BEGIN Data excerpts

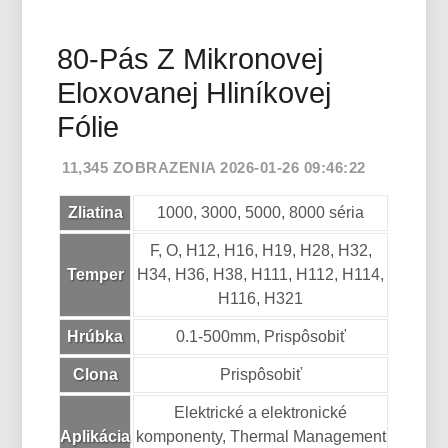
80-Pás Z Mikronovej
Eloxovanej Hliníkovej
Fólie
11,345 ZOBRAZENIA 2026-01-26 09:46:22
Zliatina
1000, 3000, 5000, 8000 séria
F, O, H12, H16, H19, H28, H32,
Temper
H34, H36, H38, H111, H112, H114,
H116, H321
Hrúbka
0.1-500mm, Prispôsobiť
Clona
Prispôsobiť
Elektrické a elektronické
Aplikácia
komponenty, Thermal Management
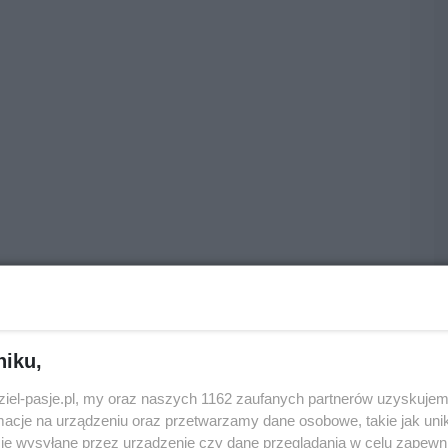
niku,
dziel-pasje.pl, my oraz naszych 1162 zaufanych partnerów uzyskujem
cje na urządzeniu oraz przetwarzamy dane osobowe, takie jak unika
je wysyłane przez urządzenie czy dane przeglądania w celu zapewn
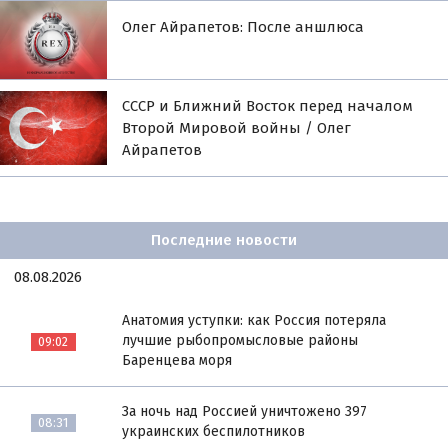
Олег Айрапетов: После аншлюса
СССР и Ближний Восток перед началом
Второй Мировой войны / Олег
Айрапетов
Последние новости
08.08.2026
Анатомия уступки: как Россия потеряла
лучшие рыбопромысловые районы
09:02
Баренцева моря
За ночь над Россией уничтожено 397
08:31
украинских беспилотников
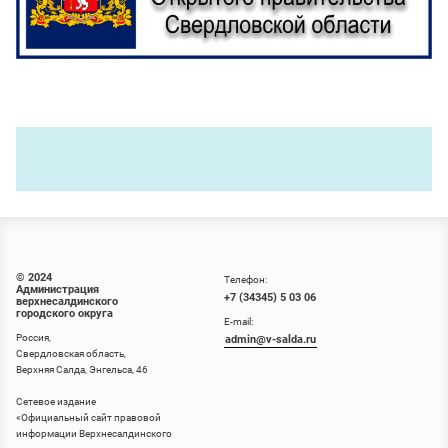
© 2024
Телефон:
Администрация
+7 (34345) 5 03 06
верхнесалдинского
городского округа
E-mail:
Россия,
admin@v-salda.ru
Свердловская область,
Верхняя Салда, Энгельса, 46
Сетевое издание
«
Официальный сайт правовой
информации Верхнесалдинского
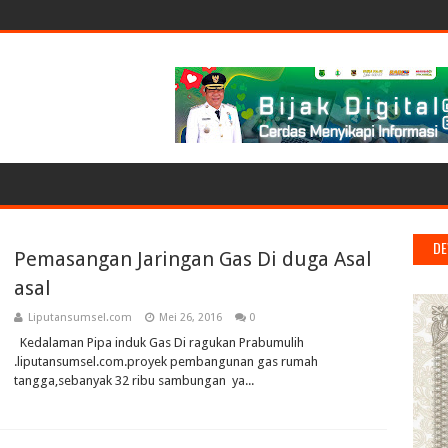
DE
Pemasangan Jaringan Gas Di duga Asal
asal
Liputansumsel.com
Mei 26, 2016
0
Kedalaman Pipa induk Gas Di ragukan Prabumulih
.liputansumsel.com.proyek pembangunan gas rumah
tangga,sebanyak 32 ribu sambungan ya...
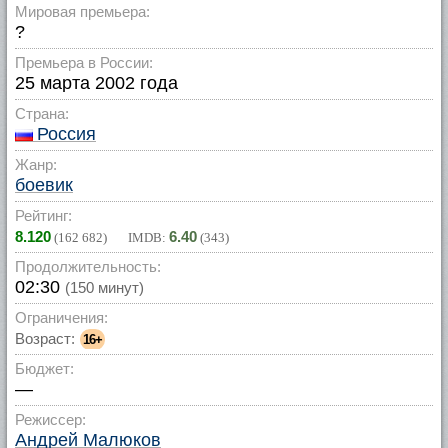
Мировая премьера:
?
Премьера в России:
25 марта 2002 года
Страна:
Россия
Жанр:
боевик
Рейтинг:
8.120
6.40
(
162 682
) IMDB:
(
343
)
Продолжительность:
02:30
(150 минут)
Ограничения:
Возраст:
16+
Бюджет:
—
Режиссер:
Андрей Малюков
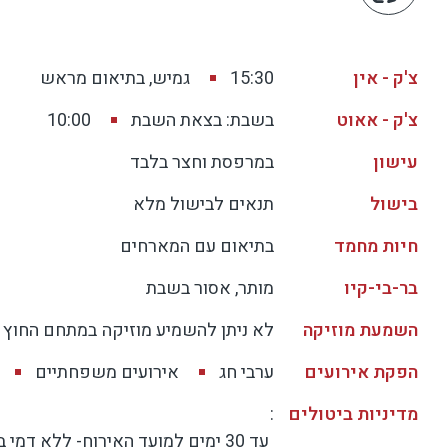
האם יש ברביקיו?
כן, יש מטבחון חוץ עם פינת BBQ לשימוש חופשי, למעט בשבתות.
צ'ק - אין
15:30
גמיש, בתיאום מראש
האם יש תעסוקה לילדים?
כן. יש משחקים בחוץ לילדים, יתרון משמעותי למשפחות.
צ'ק - אאוט
בשבת: בצאת השבת
10:00
עישון
במרפסת וחצר בלבד
בישול
תנאים לבישול מלא
חיות מחמד
בתיאום עם המארחים
בר-בי-קיו
מותר, אסור בשבת
השמעת מוזיקה
לא ניתן להשמיע מוזיקה
במתחם החוץ
הפקת אירועים
ערבי חג
אירועים משפחתיים
מדיניות ביטולים
:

END Data excerpts

▸ About this exercise:
Using the data above, print only the lines starting at the one with "komponenty, Thermal Management" and ending at the one with "אירועים משפחתיים", exactly as they stand, minus the pictures.

▸ Answer to this exercise:
komponenty, Thermal Management
niku,
dziel-pasje.pl, my oraz naszych 1162 zaufanych partnerów uzyskujem
cje na urządzeniu oraz przetwarzamy dane osobowe, takie jak unika
je wysyłane przez urządzenie czy dane przeglądania w celu zapewn
Олег Айрапетов: После аншлюса
СССР и Ближний Восток перед началом
Второй Мировой войны / Олег
Айрапетов
Последние новости
08.08.2026
Анатомия уступки: как Россия потеряла
лучшие рыбопромысловые районы
09:02
Баренцева моря
За ночь над Россией уничтожено 397
08:31
украинских беспилотников
© 2024
Телефон:
Администрация
+7 (34345) 5 03 06
верхнесалдинского
городского округа
E-mail:
Россия,
admin@v-salda.ru
Свердловская область,
Верхняя Салда, Энгельса, 46
Сетевое издание
«
Официальный сайт правовой
информации Верхнесалдинского
DE
Pemasangan Jaringan Gas Di duga Asal
asal
Liputansumsel.com
Mei 26, 2016
0
Kedalaman Pipa induk Gas Di ragukan Prabumulih
.liputansumsel.com.proyek pembangunan gas rumah
tangga,sebanyak 32 ribu sambungan ya...
Мировая премьера:
?
Премьера в России:
25 марта 2002 года
Страна:
Россия
Жанр:
боевик
Рейтинг:
8.120
6.40
(
162 682
) IMDB:
(
343
)
Продолжительность:
02:30
(150 минут)
Ограничения:
Возраст:
16+
Бюджет:
—
Режиссер:
Андрей Малюков
האם יש ברביקיו?
כן, יש מטבחון חוץ עם פינת BBQ לשימוש חופשי, למעט בשבתות.
צ'ק - אין
15:30
גמיש, בתיאום מראש
האם יש תעסוקה לילדים?
כן. יש משחקים בחוץ לילדים, יתרון משמעותי למשפחות.
צ'ק - אאוט
בשבת: בצאת השבת
10:00
עישון
במרפסת וחצר בלבד
בישול
תנאים לבישול מלא
חיות מחמד
בתיאום עם המארחים
בר-בי-קיו
מותר, אסור בשבת
השמעת מוזיקה
לא ניתן להשמיע מוזיקה
במתחם החוץ
הפקת אירועים
ערבי חג
אירועים משפחתיים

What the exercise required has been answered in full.